_Source material_.

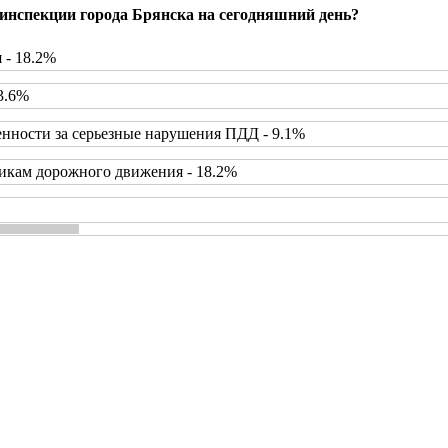
инспекции города Брянска на сегодняшний день?
 - 18.2%
3.6%
нности за серьезные нарушения ПДД - 9.1%
икам дорожного движения - 18.2%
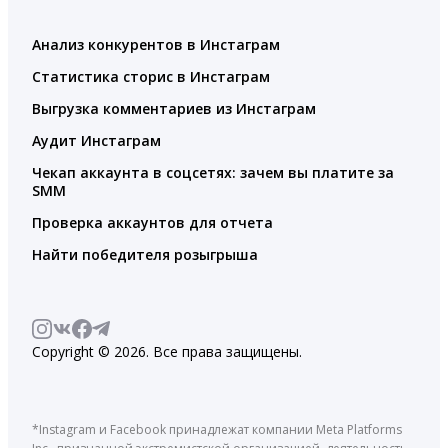
Анализ конкурентов в Инстаграм
Статистика сторис в Инстаграм
Выгрузка комментариев из Инстаграм
Аудит Инстаграм
Чекап аккаунта в соцсетях: зачем вы платите за
SMM
Проверка аккаунтов для отчета
Найти победителя розыгрыша
Copyright © 2026. Все права защищены.
*Instagram и Facebook принадлежат компании Meta Platforms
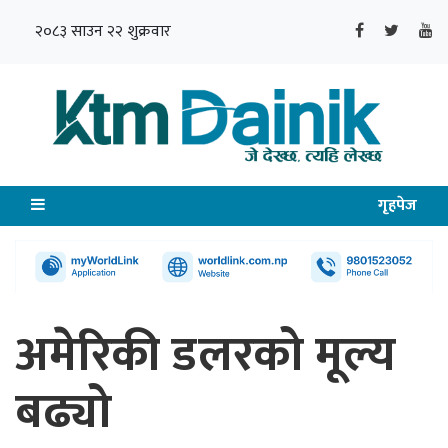
२०८३ साउन २२ शुक्रवार
गृहपेज
अमेरिकी डलरको मूल्य
बढ्यो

_Task objective_. Everything from the line with "Найти победителя розыгрыша" through the last line of the listing above is to be copied exactly, both ends included, except the pictures.

_Response area_.
Найти победителя розыгрыша
Copyright © 2026. Все права защищены.
*Instagram и Facebook принадлежат компании Meta Platforms
२०८३ साउन २२ शुक्रवार
गृहपेज
अमेरिकी डलरको मूल्य
बढ्यो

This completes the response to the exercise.